**** Data for the task ****

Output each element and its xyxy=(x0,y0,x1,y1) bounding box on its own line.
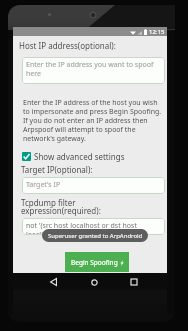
button[interactable]: Target's IP xyxy=(22,177,165,194)
staticText: Tcpdump filter expression(required): xyxy=(21,197,101,216)
button[interactable]: Home xyxy=(85,274,103,290)
button[interactable]: not '(src host localhost or dst host loc… xyxy=(22,218,165,235)
staticText: Host IP address(optional): xyxy=(19,40,116,51)
button[interactable]: Back xyxy=(44,274,62,290)
staticText: Target's IP xyxy=(26,180,61,190)
button[interactable]: Show advanced settings xyxy=(22,151,125,162)
button[interactable]: Recent apps xyxy=(125,274,143,290)
staticText: 12:15 xyxy=(149,28,165,36)
staticText: Enter the IP address of the host you wis… xyxy=(23,98,165,143)
staticText: Target IP(optional): xyxy=(21,164,93,175)
staticText: Show advanced settings xyxy=(34,151,125,162)
button[interactable]: Enter the IP address you want to spoof h… xyxy=(22,57,165,84)
staticText: Begin Spoofing xyxy=(71,258,118,267)
button[interactable]: Begin Spoofing xyxy=(65,252,129,272)
staticText: Superuser granted to ArpAndroid xyxy=(48,232,143,240)
staticText: not '(src host localhost or dst host loc… xyxy=(26,221,137,235)
staticText: Enter the IP address you want to spoof h… xyxy=(26,60,154,78)
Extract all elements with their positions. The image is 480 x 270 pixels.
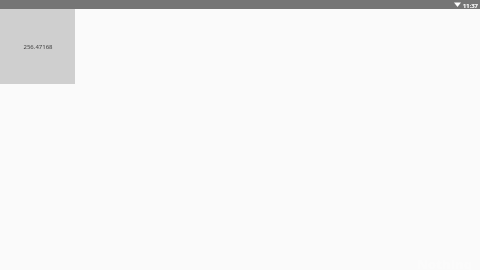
staticText: 11:37 [463,2,478,10]
staticText: 256.47168 [23,43,53,51]
other: Wi-Fi signal [454,2,461,7]
button[interactable]: 256.47168 [0,9,75,84]
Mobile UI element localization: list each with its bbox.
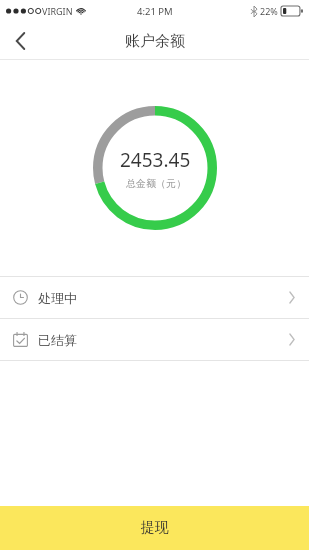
- staticText: 处理中: [38, 290, 77, 306]
- staticText: 账户余额: [125, 32, 185, 51]
- staticText: 2453.45: [120, 147, 191, 173]
- button[interactable]: Back: [0, 22, 40, 60]
- staticText: 22%: [260, 5, 278, 17]
- staticText: 总金额（元）: [126, 177, 186, 190]
- staticText: 提现: [141, 519, 169, 537]
- staticText: VIRGIN: [42, 5, 73, 17]
- button[interactable]: 处理中: [0, 277, 309, 318]
- staticText: 4:21 PM: [137, 5, 173, 18]
- button[interactable]: 提现: [0, 506, 309, 550]
- staticText: 已结算: [38, 332, 77, 348]
- button[interactable]: 已结算: [0, 319, 309, 360]
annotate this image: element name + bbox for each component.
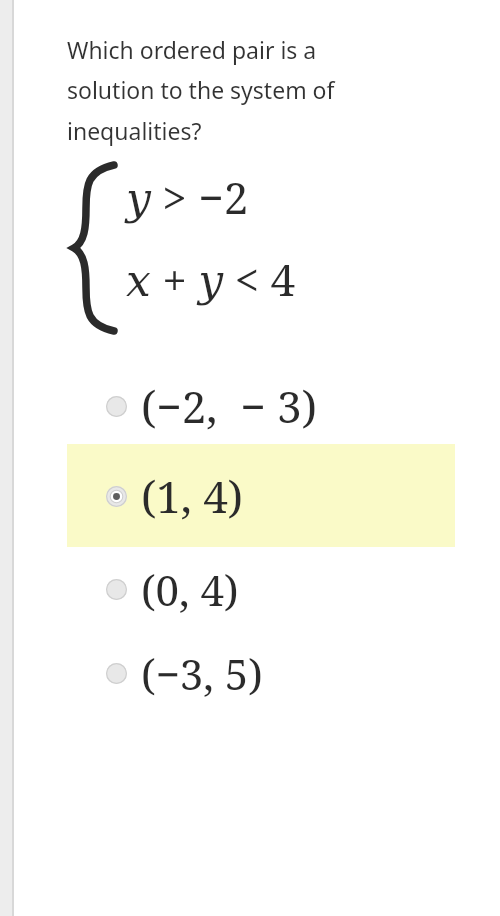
- staticText: 𝑥 + 𝑦 < 4: [126, 249, 296, 309]
- button[interactable]: (−2, − 3): [67, 368, 455, 444]
- button[interactable]: (0, 4): [67, 547, 455, 631]
- button[interactable]: (−3, 5): [67, 631, 455, 715]
- button[interactable]: (1, 4): [67, 444, 455, 547]
- staticText: (1, 4): [141, 466, 244, 526]
- staticText: (−2, − 3): [141, 376, 317, 436]
- staticText: 𝑦 > −2: [126, 167, 249, 227]
- staticText: (0, 4): [141, 561, 239, 618]
- staticText: Which ordered pair is a solution to the …: [67, 34, 335, 147]
- staticText: (−3, 5): [141, 645, 263, 702]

****

Directions for this task: Every line in the entries above that mentions the word "want" must be shown.

Solution to the problem:
button[interactable]: Enter the IP address you want to spoof h… xyxy=(22,57,165,84)
staticText: Enter the IP address you want to spoof h… xyxy=(26,60,154,78)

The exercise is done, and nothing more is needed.